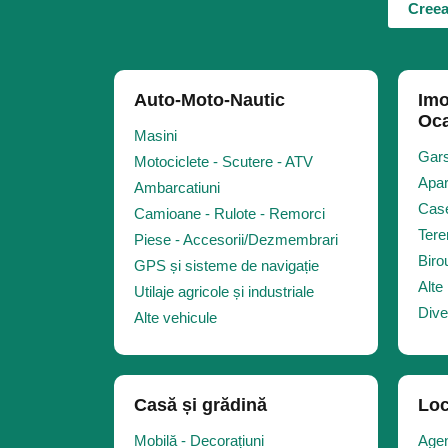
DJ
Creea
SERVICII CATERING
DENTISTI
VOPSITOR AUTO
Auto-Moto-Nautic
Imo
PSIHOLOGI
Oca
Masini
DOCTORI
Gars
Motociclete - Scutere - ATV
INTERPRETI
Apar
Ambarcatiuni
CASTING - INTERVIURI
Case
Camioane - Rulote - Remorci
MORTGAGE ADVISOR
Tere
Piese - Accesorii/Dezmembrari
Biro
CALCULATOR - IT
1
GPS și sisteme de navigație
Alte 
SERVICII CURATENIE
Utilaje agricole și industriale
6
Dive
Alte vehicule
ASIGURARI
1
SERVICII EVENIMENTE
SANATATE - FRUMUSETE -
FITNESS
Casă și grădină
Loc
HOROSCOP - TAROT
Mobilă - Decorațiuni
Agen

--

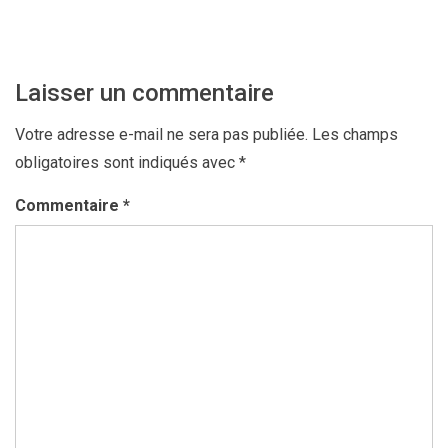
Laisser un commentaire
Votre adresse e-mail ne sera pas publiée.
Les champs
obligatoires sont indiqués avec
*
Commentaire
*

==

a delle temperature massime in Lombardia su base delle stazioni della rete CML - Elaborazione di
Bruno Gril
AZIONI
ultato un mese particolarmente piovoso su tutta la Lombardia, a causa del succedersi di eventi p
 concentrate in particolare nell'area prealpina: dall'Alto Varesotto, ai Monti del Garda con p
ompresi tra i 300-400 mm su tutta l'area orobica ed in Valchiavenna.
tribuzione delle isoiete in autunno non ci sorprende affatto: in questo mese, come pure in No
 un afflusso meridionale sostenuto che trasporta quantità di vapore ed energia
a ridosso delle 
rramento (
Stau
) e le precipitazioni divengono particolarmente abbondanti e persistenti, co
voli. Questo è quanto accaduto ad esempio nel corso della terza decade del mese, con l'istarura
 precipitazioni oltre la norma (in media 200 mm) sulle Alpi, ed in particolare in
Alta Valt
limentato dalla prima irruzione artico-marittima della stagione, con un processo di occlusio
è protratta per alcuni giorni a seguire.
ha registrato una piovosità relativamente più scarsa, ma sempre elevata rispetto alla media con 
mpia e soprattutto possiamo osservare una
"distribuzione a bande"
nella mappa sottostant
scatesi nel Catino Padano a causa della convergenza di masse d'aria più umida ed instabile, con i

* Assignment
Keep both end lines and retype everything in the records above from the line containing "concentrate in particolare" through the line containing "è protratta per alcuni giorni a seguire.", exactly, with nothing else.

* Solution to this task
 concentrate in particolare nell'area prealpina: dall'Alto Varesotto, ai Monti del Garda con p
ompresi tra i 300-400 mm su tutta l'area orobica ed in Valchiavenna.
tribuzione delle isoiete in autunno non ci sorprende affatto: in questo mese, come pure in No
 un afflusso meridionale sostenuto che trasporta quantità di vapore ed energia
a ridosso delle 
rramento (
Stau
) e le precipitazioni divengono particolarmente abbondanti e persistenti, co
voli. Questo è quanto accaduto ad esempio nel corso della terza decade del mese, con l'istarura
 precipitazioni oltre la norma (in media 200 mm) sulle Alpi, ed in particolare in
Alta Valt
limentato dalla prima irruzione artico-marittima della stagione, con un processo di occlusio
è protratta per alcuni giorni a seguire.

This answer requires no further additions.